In the previous post, we used term profiles to judge the effects of participation inequality in simulated collections of 100 photographs. In this post, we will use them to judge the effects of participation inequality in Geograph, a collection of nearly six million photographs of Great Britain and Ireland.

Geograph

Geograph is a collection of nearly six million photographs of Great Britain and Ireland. Each photograph is associated with a 1km² location on either The National Grid or the Irish Grid Reference System, a description, and several tags.

Term profiles

Following this article by Ross Purves, Alistair Edwardes, and Jo Wood, I constructed three term profiles showing the percentage of photographs in each group that were tagged with the terms engine, hill, and road.

I wasn’t able to reconstruct the term profiles from the article, so we shouldn’t make comparisons between these term profiles and those from the article. Nevertheless, for engine and hill, there doesn’t seem to be a relationship between the percentage of photographs and ranked prolificness. However, there does seem to be a relationship between the percentage of photographs and ranked prolificness for road. The percentage of photographs is larger where ranked prolificness is smaller.
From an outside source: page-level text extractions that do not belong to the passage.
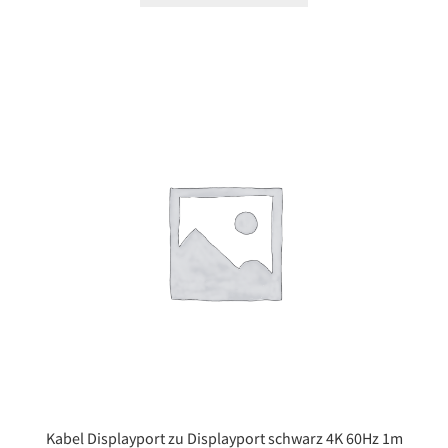
Kabel Displayport zu Displayport schwarz 4K 60Hz 1m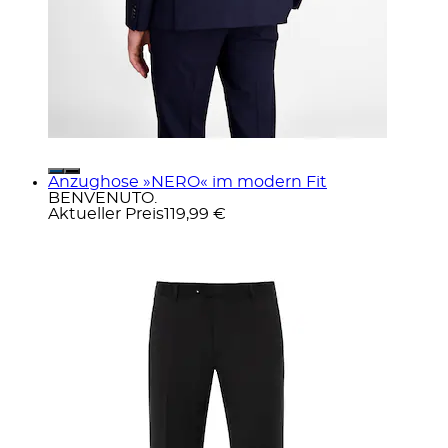
Anzughose »NERO« im modern Fit
BENVENUTO.
Aktueller Preis
119,99 €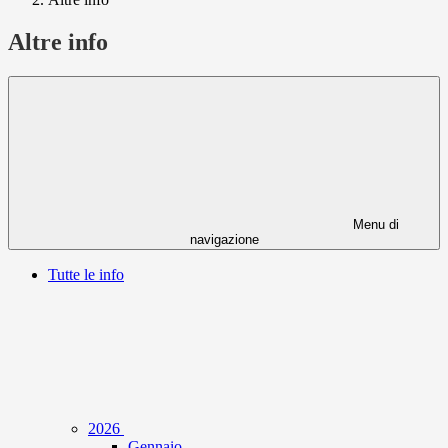
Altre info
Menu di
navigazione
Tutte le info
2026
Gennaio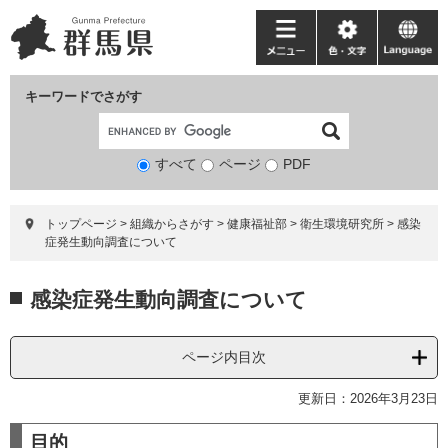
ペ
メ
ー
ニ
メ
色・
language
ジ
ュ
ニ
文
の
ー
ュ
字
キーワードでさがす
先
を
ー
頭
飛
で
ば
すべて
ページ
検
PDF
す。
し
索
て
対
本
トップページ
>
組織からさがす
>
健康福祉部
>
衛生環境研究所
>
感染
象
文
症発生動向調査について
へ
本
感染症発生動向調査について
文
ページ内目次
更新日：2026年3月23日
目的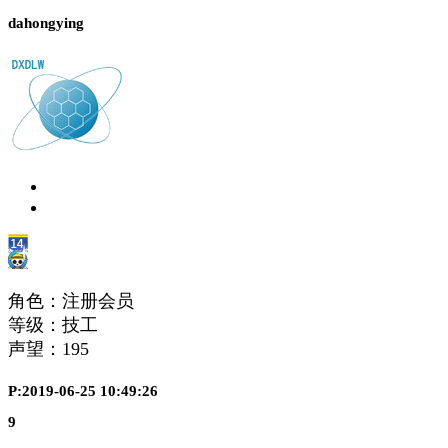
dahongying
角色：注册会员
等级：技工
声望：
195
P:2019-06-25 10:49:26
9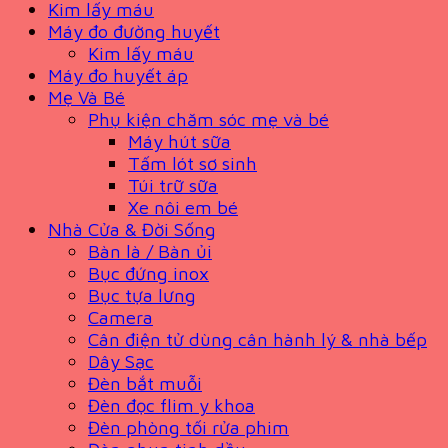
Kim lấy máu
Máy đo đường huyết
Kim lấy máu
Máy đo huyết áp
Mẹ Và Bé
Phụ kiện chăm sóc mẹ và bé
Máy hút sữa
Tấm lót sơ sinh
Túi trữ sữa
Xe nôi em bé
Nhà Cửa & Đời Sống
Bàn là / Bàn ủi
Bục đứng inox
Bục tựa lưng
Camera
Cân điện tử dùng cân hành lý & nhà bếp
Dây Sạc
Đèn bắt muỗi
Đèn đọc flim y khoa
Đèn phòng tối rửa phim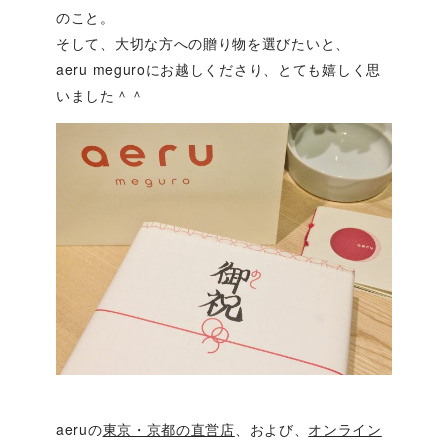
のこと。
そして、大切な方への贈り物を選びたいと、
aeru meguroにお越しくださり、とても嬉しく思
いました＾＾
aeruの
東京・京都の直営店
、および、
オンライン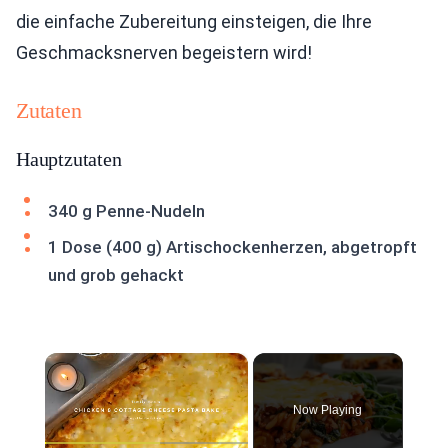
die einfache Zubereitung einsteigen, die Ihre
Geschmacksnerven begeistern wird!
Zutaten
Hauptzutaten
340 g Penne-Nudeln
1 Dose (400 g) Artischockenherzen, abgetropft
und grob gehackt
×
Now Playing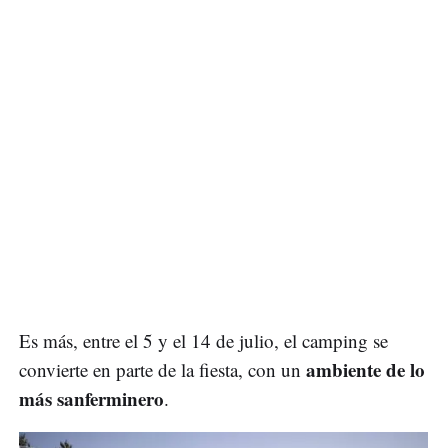
Es más, entre el 5 y el 14 de julio, el camping se
ambiente de lo
convierte en parte de la fiesta, con un
más sanferminero
.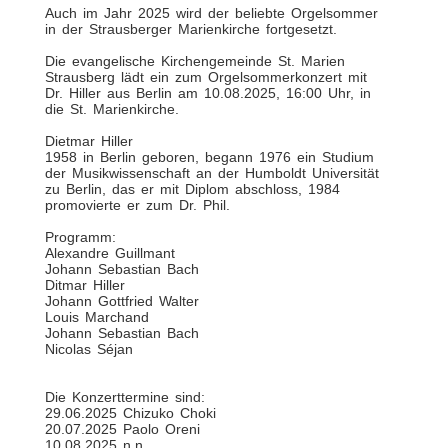
Auch im Jahr 2025 wird der beliebte Orgelsommer
in der Strausberger Marienkirche fortgesetzt.
Die evangelische Kirchengemeinde St. Marien
Strausberg lädt ein zum Orgelsommerkonzert mit
Dr. Hiller aus Berlin am 10.08.2025, 16:00 Uhr, in
die St. Marienkirche.
Dietmar Hiller
1958 in Berlin geboren, begann 1976 ein Studium
der Musikwissenschaft an der Humboldt Universität
zu Berlin, das er mit Diplom abschloss, 1984
promovierte er zum Dr. Phil.
Programm:
Alexandre Guillmant
Johann Sebastian Bach
Ditmar Hiller
Johann Gottfried Walter
Louis Marchand
Johann Sebastian Bach
Nicolas Séjan
Die Konzerttermine sind:
29.06.2025 Chizuko Choki
20.07.2025 Paolo Oreni
10.08.2025 n.n.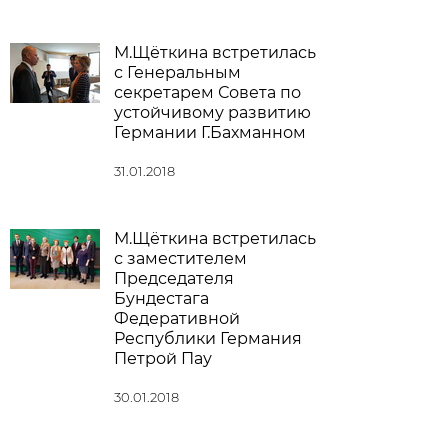
М.Щёткина встретилась
с Генеральным
секретарем Совета по
устойчивому развитию
Германии Г.Бахманном
31.01.2018
М.Щёткина встретилась
с заместителем
Председателя
Бундестага
Федеративной
Республики Германия
Петрой Пау
30.01.2018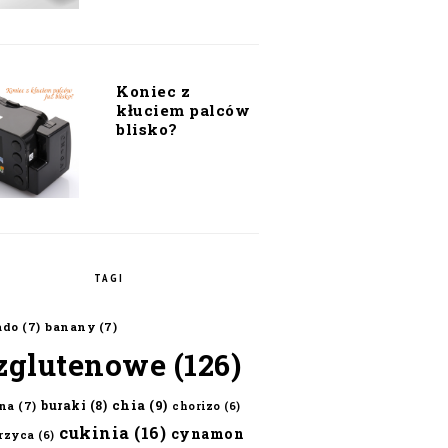
Koniec z
kłuciem palców
blisko?
TAGI
ado
(7)
banany
(7)
zglutenowe
(126)
chia
(9)
buraki
(8)
na
(7)
chorizo
(6)
cukinia
(16)
cynamon
erzyca
(6)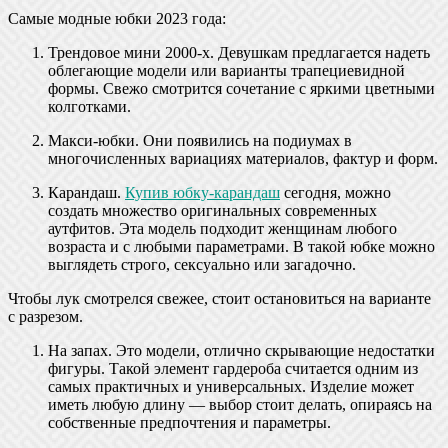
Самые модные юбки 2023 года:
Трендовое мини 2000-х. Девушкам предлагается надеть
облегающие модели или варианты трапециевидной
формы. Свежо смотрится сочетание с яркими цветными
колготками.
Макси-юбки. Они появились на подиумах в
многочисленных вариациях материалов, фактур и форм.
Карандаш.
Купив юбку-карандаш
сегодня, можно
создать множество оригинальных современных
аутфитов. Эта модель подходит женщинам любого
возраста и с любыми параметрами. В такой юбке можно
выглядеть строго, сексуально или загадочно.
Чтобы лук смотрелся свежее, стоит остановиться на варианте
с разрезом.
На запах. Это модели, отлично скрывающие недостатки
фигуры. Такой элемент гардероба считается одним из
самых практичных и универсальных. Изделие может
иметь любую длину — выбор стоит делать, опираясь на
собственные предпочтения и параметры.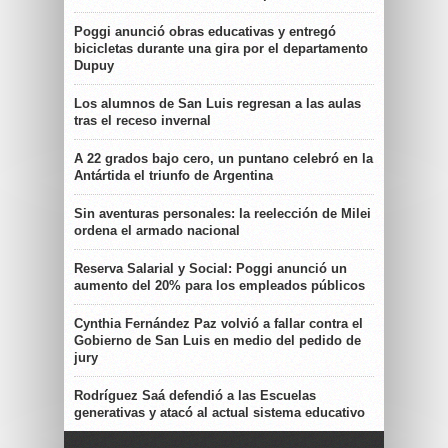
Poggi anunció obras educativas y entregó
bicicletas durante una gira por el departamento
Dupuy
Los alumnos de San Luis regresan a las aulas
tras el receso invernal
A 22 grados bajo cero, un puntano celebró en la
Antártida el triunfo de Argentina
Sin aventuras personales: la reelección de Milei
ordena el armado nacional
Reserva Salarial y Social: Poggi anunció un
aumento del 20% para los empleados públicos
Cynthia Fernández Paz volvió a fallar contra el
Gobierno de San Luis en medio del pedido de
jury
Rodríguez Saá defendió a las Escuelas
generativas y atacó al actual sistema educativo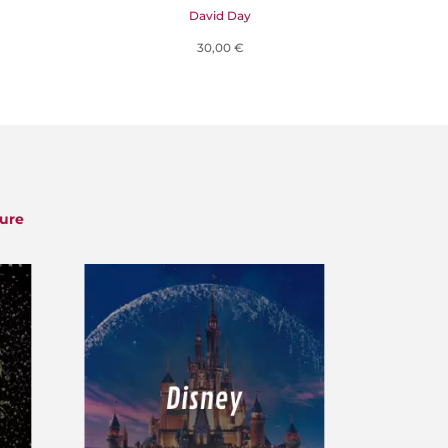
David Day
30,00 €
ture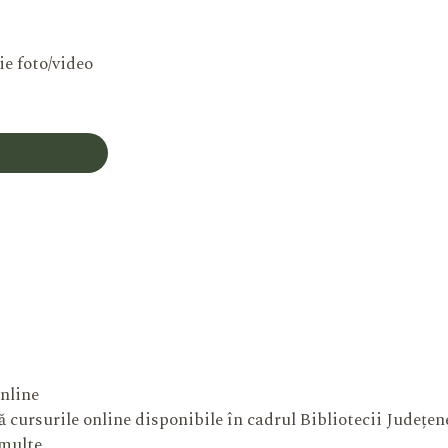
ie foto/video
Contul Meu
nline
 cursurile online disponibile în cadrul Bibliotecii Județe
 multe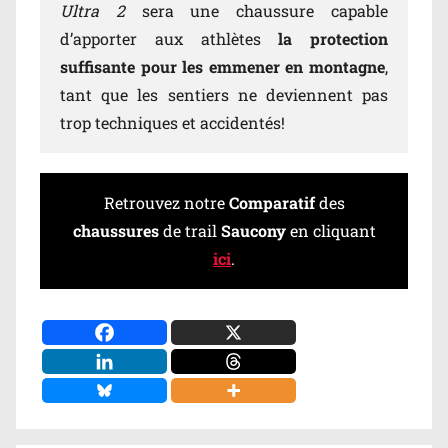
Ultra 2
sera une chaussure capable
d’apporter aux athlètes
la protection
suffisante pour les emmener en montagne
,
tant que les sentiers ne deviennent pas
trop techniques et accidentés!
Retrouvez notre
Comparatif
des
chaussures
de trail
Saucony
en cliquant
ici
.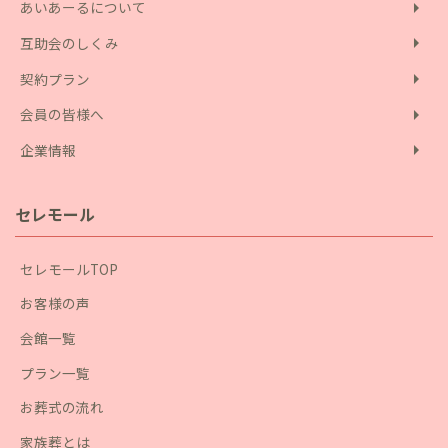
arrow_right
あいあーるについて
arrow_right
互助会のしくみ
arrow_right
契約プラン
arrow_right
会員の皆様へ
arrow_right
企業情報
セレモール
セレモールTOP
お客様の声
会館一覧
プラン一覧
お葬式の流れ
家族葬とは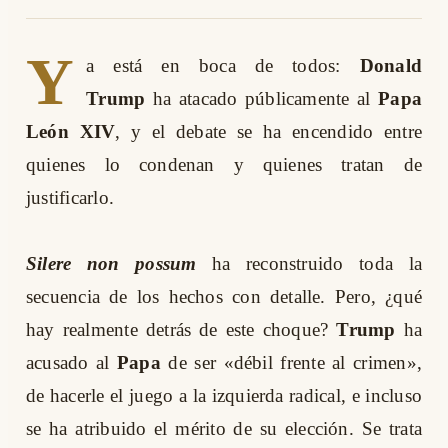
Y
a está en boca de todos:
Donald
Trump
ha atacado públicamente al
Papa
León XIV
, y el debate se ha encendido entre
quienes lo condenan y quienes tratan de
justificarlo.
Silere non possum
ha reconstruido toda la
secuencia de los hechos con detalle. Pero, ¿qué
hay realmente detrás de este choque?
Trump
ha
acusado al
Papa
de ser «débil frente al crimen»,
de hacerle el juego a la izquierda radical, e incluso
se ha atribuido el mérito de su elección. Se trata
We can see the relationship for road more clearly when we compare the z-scores to the numbers of users in each group.

For roughly the first 75% of groups, the range of z-scores is larger and the numbers of users in each group are smaller. For roughly the last 25% of groups, the range of z-scores is smaller and the numbers of users in each group are larger. The pattern suggests there is bias in the use of road.

Conclusion

I began the previous post by admitting that I couldn’t judge the effects of participation inequality using term profiles. However, by taking the technique apart and putting it back together again, I feel better able to detect the bias that is the result of a small number of users taking a large number of photographs.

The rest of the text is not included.